Our results indicate that a substantial number of deaths occurred due to intentional and unintentional injuries. Approximately 21.3% of deaths resulted from injuries, and these were commonly suicide-associated deaths. Injury-related deaths also varied by region. Although it is possible that this variation is reporting differences between regions, these may also be real. Strategies to prevent deaths due to injuries could include raising awareness about injuries. Programmes for promoting safer practices through public education may also be a helpful prevention strategy. Further studies are needed about to understand the reasons why the variations occur.
A concerning finding of this study is that about 24% of women who died did not receive any medical treatment, and only about 48% received treatment from a registered physician, a hospital, or a clinic before death. Possible reasons for not having received medical treatment may include the lack of time or lack of opportunity to reach a physician or a hospital, lack of availability and other barriers, such as financial or transport-related barriers, to accessing adequate medical services, and lack of knowledge and awareness of individuals about accessing appropriate medical treatment (7,16,17).
The need for more efforts and strategies for the prevention of diseases in Bangladesh have been previously reported (18). Strengthening of local-level services through health facilities and outreach health functionaries are needed. These strategies can help prevent deaths among women in Bangladesh.

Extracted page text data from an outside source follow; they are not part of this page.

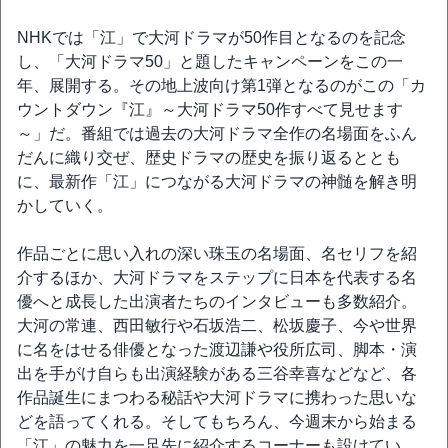
NHKでは「江」で大河ドラマが50作目となるのを記念
し、「大河ドラマ50」と題したキャンペーンをこの一
年、展開する。その地上波向け第1弾となるのがこの「カ
ウントダウン『江』～大河ドラマ50作すべて見せます
～」だ。番組では過去の大河ドラマ全作の名場面をふん
だんに織り交ぜ、歴史ドラマの歴史を振り返るととも
に、最新作「江」につながる大河ドラマの神髄を解き明
かしていく。
作品ごとに思い入れの深い珠玉の名場面、名セリフを紹
介するほか、大河ドラマをステップに日本を代表する名
優へと成長した出演者たちのインタビューも多数紹介。
大河の常連、西田敏行や石坂浩二、松坂慶子、今や世界
に名をはせる俳優となった渡辺謙や役所広司、脚本・演
出を手がけ自らも出演経験がある三谷幸喜などなど、各
作品誕生にまつわる秘話や大河ドラマに携わった思いな
どを語ってくれる。そしてもちろん、今週末から始まる
「江」の魅力を一足先に紹介するコーナーも設けてい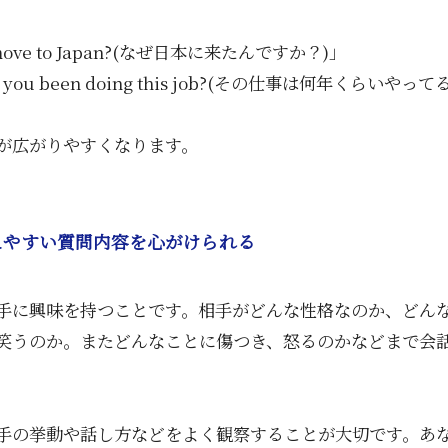
 move to Japan?(なぜ日本に来たんですか？)」
ve you been doing this job?(その仕事は何年くらいや
が広がりやすくなります。
えやすい質問内容を心がけられる
手に興味を持つことです。相手がどんな性格なのか、どん
笑うのか。またどんなことに傷つき、怒るのかなどまで会
手の挙動や話し方などをよく観察することが大切です。あ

We express our gratitude to the Bangladesh Institute of Research for Promotion of Essential and Reproductive Health and Technologies (BIRPERHT) for providing the data of the study “Maternal mortality in Bangladesh 1996–97” for this publication. The second and third authors of this study Dr. Halida H. Akhter and Dr. Mahbub Elahi Chowdhury were affiliated with BIRPERHT during the implementation of the study; both of them are currently working elsewhere. Funding support for the study was provided by Sida through the World Bank and the Ford Foundation through the International Women's Health Coalition.